They were once just my neighbors. People whose names I didn’t know but whose presence on the milelong road I drive to reach the dirt driveway to our house made me feel well-disposed to them, related in a way — like fourth cousins once removed. I noticed and cheerfully approved of their carved pumpkins and bedsheet ghosts strung from the branches of almost leafless maples. I noticed if the lights in their house were out for a long time or if their driveway was plowed in winter and, if it wasn’t, I’d have a dollop of worry about them.
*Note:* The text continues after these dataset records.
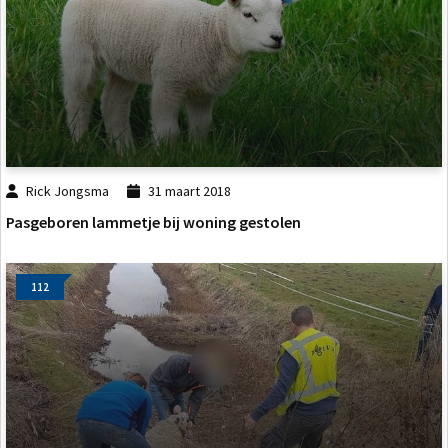
Rick Jongsma
31 maart 2018
Pasgeboren lammetje bij woning gestolen
112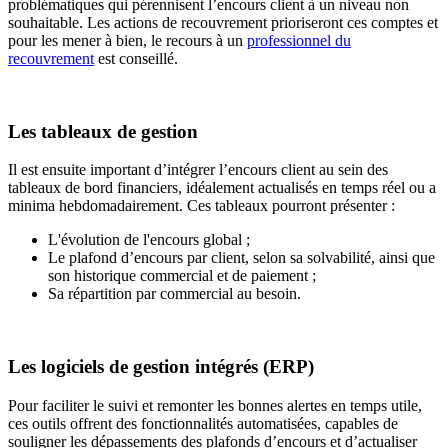
problématiques qui pérennisent l’encours client à un niveau non
souhaitable. Les actions de recouvrement prioriseront ces comptes et
pour les mener à bien, le recours à un
professionnel du
recouvrement
est conseillé.
Les tableaux de gestion
Il est ensuite important d’intégrer l’encours client au sein des
tableaux de bord financiers, idéalement actualisés en temps réel ou a
minima hebdomadairement. Ces tableaux pourront présenter :
L'évolution de l'encours global ;
Le plafond d’encours par client, selon sa solvabilité, ainsi que
son historique commercial et de paiement ;
Sa répartition par commercial au besoin.
Les logiciels de gestion intégrés (ERP)
Pour faciliter le suivi et remonter les bonnes alertes en temps utile,
ces outils offrent des fonctionnalités automatisées, capables de
souligner les dépassements des plafonds d’encours et d’actualiser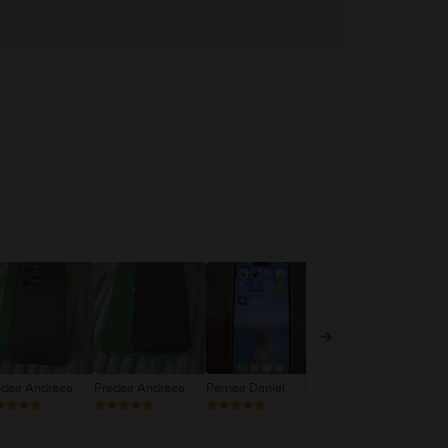
edea Andreea
Predea Andreea
Pernea Daniel
Daniela Toader
Ghi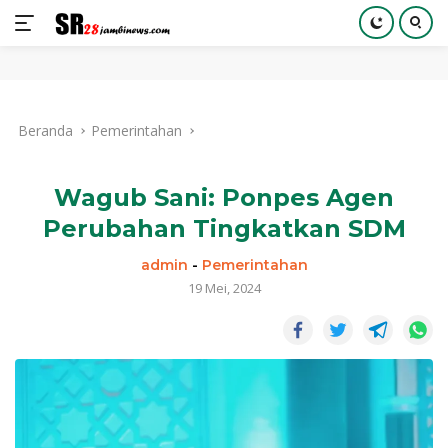
Langsung
ke
Beranda
Pemerintahan
konten
Wagub Sani: Ponpes Agen
Perubahan Tingkatkan SDM
admin
-
Pemerintahan
19 Mei, 2024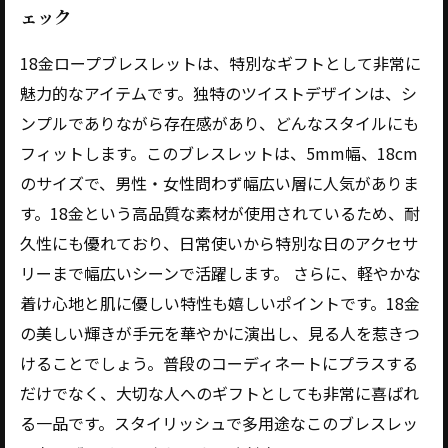
ェック
18金ロープブレスレットは、特別なギフトとして非常に
魅力的なアイテムです。独特のツイストデザインは、シ
ンプルでありながら存在感があり、どんなスタイルにも
フィットします。このブレスレットは、5mm幅、18cm
のサイズで、男性・女性問わず幅広い層に人気がありま
す。18金という高品質な素材が使用されているため、耐
久性にも優れており、日常使いから特別な日のアクセサ
リーまで幅広いシーンで活躍します。 さらに、軽やかな
着け心地と肌に優しい特性も嬉しいポイントです。18金
の美しい輝きが手元を華やかに演出し、見る人を惹きつ
けることでしょう。普段のコーディネートにプラスする
だけでなく、大切な人へのギフトとしても非常に喜ばれ
る一品です。スタイリッシュで多用途なこのブレスレッ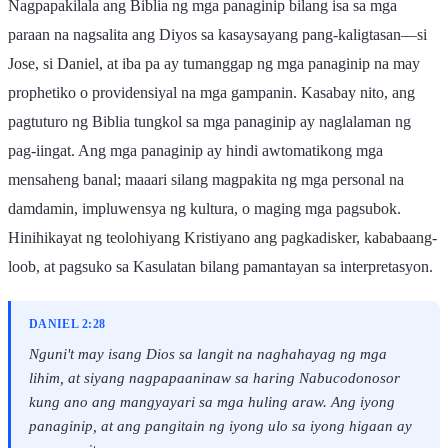
Nagpapakilala ang Biblia ng mga panaginip bilang isa sa mga
paraan na nagsalita ang Diyos sa kasaysayang pang-kaligtasan—si
Jose, si Daniel, at iba pa ay tumanggap ng mga panaginip na may
prophetiko o providensiyal na mga gampanin. Kasabay nito, ang
pagtuturo ng Biblia tungkol sa mga panaginip ay naglalaman ng
pag-iingat. Ang mga panaginip ay hindi awtomatikong mga
mensaheng banal; maaari silang magpakita ng mga personal na
damdamin, impluwensya ng kultura, o maging mga pagsubok.
Hinihikayat ng teolohiyang Kristiyano ang pagkadisker, kababaang-
loob, at pagsuko sa Kasulatan bilang pamantayan sa interpretasyon.
DANIEL 2:28
Nguni't may isang Dios sa langit na naghahayag ng mga
lihim, at siyang nagpapaaninaw sa haring Nabucodonosor
kung ano ang mangyayari sa mga huling araw. Ang iyong
panaginip, at ang pangitain ng iyong ulo sa iyong higaan ay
But this Fall, when cardboard signs went up on lawns declaring one’s choice for President, all that changed. The neighbors who live in the house I’d felt so kindly towards, the one with the six pumpkins on the stoop, all in descending order of size, had, I felt, betrayed me. There, on the lawn, feet from my car was that name. Viscerally, before I have a chance to engage my higher cortical brain functions: I recoil, feel angry, disgusted, threatened. This is who lives here! In the amount of time it takes for the phoebe on my lawn to fly up and flick her black and white tail into the air, I position these neighbors on the other side of the great divide in our country. This vast dark space between us, between the red and the blue, has been growing since the last election, but since Covid tiptoed into the world on little pangolin feet last January the divide has grown so vast I wonder if we will ever come together again as a country. I wonder if the time will ever come when I will drive by that house with the pumpkins and the sign and feel kindly towards those neighbors.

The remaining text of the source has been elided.